All Enrico Ioculano, the mayor of Ventimiglia, can do as he
laments the lack of solidarity from France and other EU states, is to contain
the growing crisis in his town. The 32-year-old, from Italy’s ruling
centre-left Democratic party, has endeavoured to manage the issue for the last
five years. There have been several tense moments between the two countries:
more than 100 people stormed police barriers at the border last August,
clambering across rocks as they tried to reach Menton.
Often rebuked by their French counterparts for failing to
stop the crossing attempts, Italian police used teargas on a group of around
400 people as they marched towards the border in June.
“There are always lots of words coming from France, from
François Hollande before and now from Emmanuel Macron – we’ll see what he tries
to do. But for now, there is a total lack of synergy in managing this
situation,” said Ioculano.
The only gesture of kindness has come from Prince Albert of
Monaco, who is funding an information point staffed by Red Cross volunteers,
who also ferry migrants arriving at the train station by bus to a refugee
“welcome centre” on the edges of the city. But pessimists might conclude that
this is simply a ploy to keep migrants away from his wealthy city-state.
Some 450 people are currently living at the facility, also
managed by the Red Cross. Those sleeping by the river, an area lacking any kind
of sanitation, do so because they don’t want to be fingerprinted when
registering at the centre, despite having already gone through the procedure
upon landing in Italy under EU rules which stipulate that those applying for
asylum must do so in their first country of arrival.
“They can leave the centre whenever they want, but they are
very scared about giving their fingerprints, they don’t trust it,” said
Zitarosa.
A further 70 women and children are looked after by Saint
Anthony of Padua church, located over the road from the riverside camp.
People trying to help migrants have fallen victim to
France’s no-nonsense patrols: French farmer Cédric Herrou was given a suspended
€3,000 fine in February for helping migrants to cross the border and sheltering
them in his home in the mountain hamlet of Breil-sur-Roya.
Ventimiglia is also taking a tougher stance: anyone caught
giving food to migrants will be fined around €200 under a ban implemented by
Ioculano last year. “I did this because it makes no sense if we have a Red
Cross centre which provides food,” he said. “Nobody goes hungry.

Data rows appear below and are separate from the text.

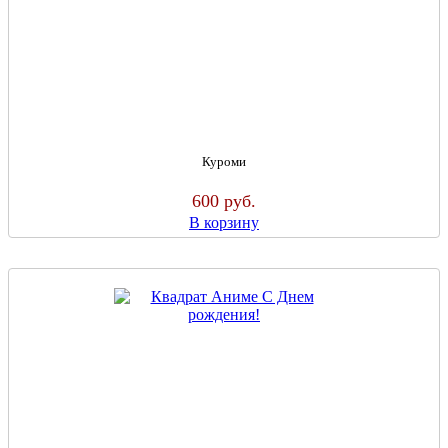
Куроми
600
руб.
В корзину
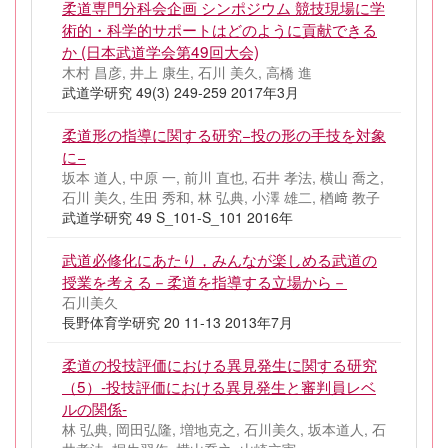
柔道専門分科会企画 シンポジウム 競技現場に学
術的・科学的サポートはどのように貢献できる
か (日本武道学会第49回大会)
木村 昌彦, 井上 康生, 石川 美久, 高橋 進
武道学研究 49(3) 249-259 2017年3月
柔道形の指導に関する研究−投の形の手技を対象
に−
坂本 道人, 中原 一, 前川 直也, 石井 孝法, 横山 喬之,
石川 美久, 生田 秀和, 林 弘典, 小澤 雄二, 楢﨑 教子
武道学研究 49 S_101-S_101 2016年
武道必修化にあたり，みんなが楽しめる武道の
授業を考える－柔道を指導する立場から－
石川美久
長野体育学研究 20 11-13 2013年7月
柔道の投技評価における異見発生に関する研究
（5）‐投技評価における異見発生と審判員レベ
ルの関係‐
林 弘典, 岡田弘隆, 増地克之, 石川美久, 坂本道人, 石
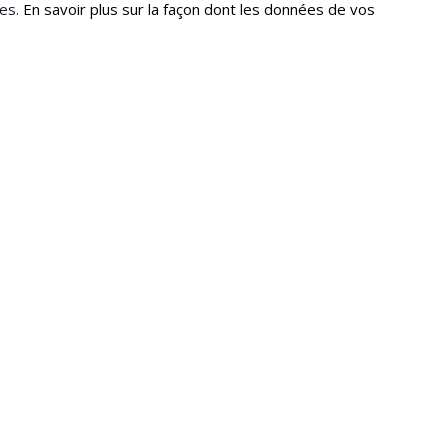
les.
En savoir plus sur la façon dont les données de vos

But I
considered people giving food out on the street to be dangerous from a health
and safety point of view.”
Down by the river, weary migrants while away the time in
between border crossing attempts playing cards or sleeping. Some have tried to
make the journey up to 20 times in one week, Zitarosa said.

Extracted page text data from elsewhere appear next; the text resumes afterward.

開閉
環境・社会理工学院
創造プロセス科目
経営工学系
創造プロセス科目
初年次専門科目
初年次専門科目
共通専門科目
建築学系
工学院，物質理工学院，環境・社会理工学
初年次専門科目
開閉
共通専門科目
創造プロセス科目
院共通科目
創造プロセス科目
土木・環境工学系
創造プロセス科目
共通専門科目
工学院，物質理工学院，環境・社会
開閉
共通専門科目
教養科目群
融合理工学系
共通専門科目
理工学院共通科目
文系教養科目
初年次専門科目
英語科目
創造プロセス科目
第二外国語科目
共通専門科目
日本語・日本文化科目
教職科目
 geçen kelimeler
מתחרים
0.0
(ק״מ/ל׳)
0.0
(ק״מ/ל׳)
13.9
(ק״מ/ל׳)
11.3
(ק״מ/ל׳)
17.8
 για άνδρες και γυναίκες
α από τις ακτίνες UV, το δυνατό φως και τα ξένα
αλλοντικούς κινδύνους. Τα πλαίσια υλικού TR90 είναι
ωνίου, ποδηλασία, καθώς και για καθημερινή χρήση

Abdou Yahou, an 18-year-old from Sudan who arrived in
Ventimiglia –dubbed Italy’s “mini-Calais” for being a migration bottleneck – a
couple of weeks ago, fails to understand why a continent championing free
movement won’t let him pass into France. Still, he’s happy to be safe.

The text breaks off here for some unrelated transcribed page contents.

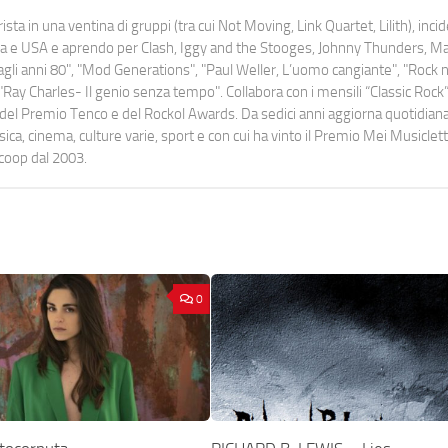
ista in una ventina di gruppi (tra cui Not Moving, Link Quartet, Lilith), inc
uropa e USA e aprendo per Clash, Iggy and the Stooges, Johnny Thunders, 
o dagli anni 80", "Mod Generations", "Paul Weller, L’uomo cangiante", "Rock n
Ray Charles- Il genio senza tempo". Collabora con i mensili “Classic Rock”,
urati del Premio Tenco e del Rockol Awards. Da sedici anni aggiorna quotidia
a, cinema, culture varie, sport e con cui ha vinto il Premio Mei Musiclett
ocoop dal 2003.
0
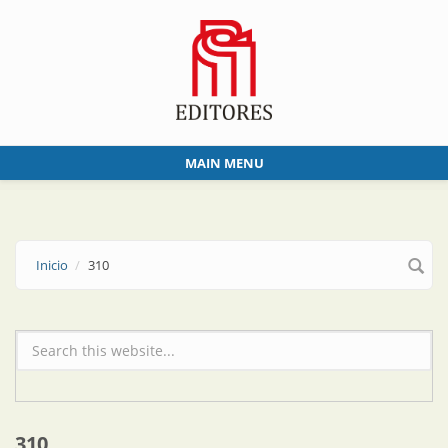
Skip to main content
MAIN MENU
Inicio
310
Formulario de búsqueda
310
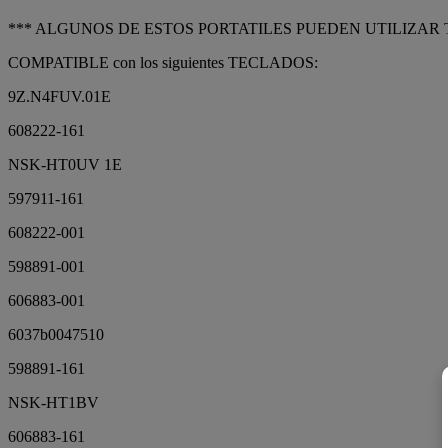
*** ALGUNOS DE ESTOS PORTATILES PUEDEN UTILIZAR
COMPATIBLE con los siguientes TECLADOS:
9Z.N4FUV.01E
608222-161
NSK-HT0UV 1E
597911-161
608222-001
598891-001
606883-001
6037b0047510
598891-161
NSK-HT1BV
606883-161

“In my country there is war, at least in Europe there is
liberty, maybe I will have that too one day,” he said. Alessandro Verona, a
doctor with Intersos, visits the camp each day to check for illness and injury,
the majority sustained from the crossing attempts or from trampling over broken
glass. There are also many cases of bronchitis and occasional incidents of
pneumonia.
But the most worrying symptom of the eternal wait is the
mental anguish.
“For many, Libya was their passage through hell,” he said.
“The stories I have heard from there are horrific. But now they look towards a
passage that used to be a safe one for Italian Jews and all they can do is
wait. They are stranded at a border between two of the founding fathers of the
EU, both of which subscribe to the human rights’ convention.
“Ventimiglia is a contradiction about whatever we say in
Europe about defending human rights.”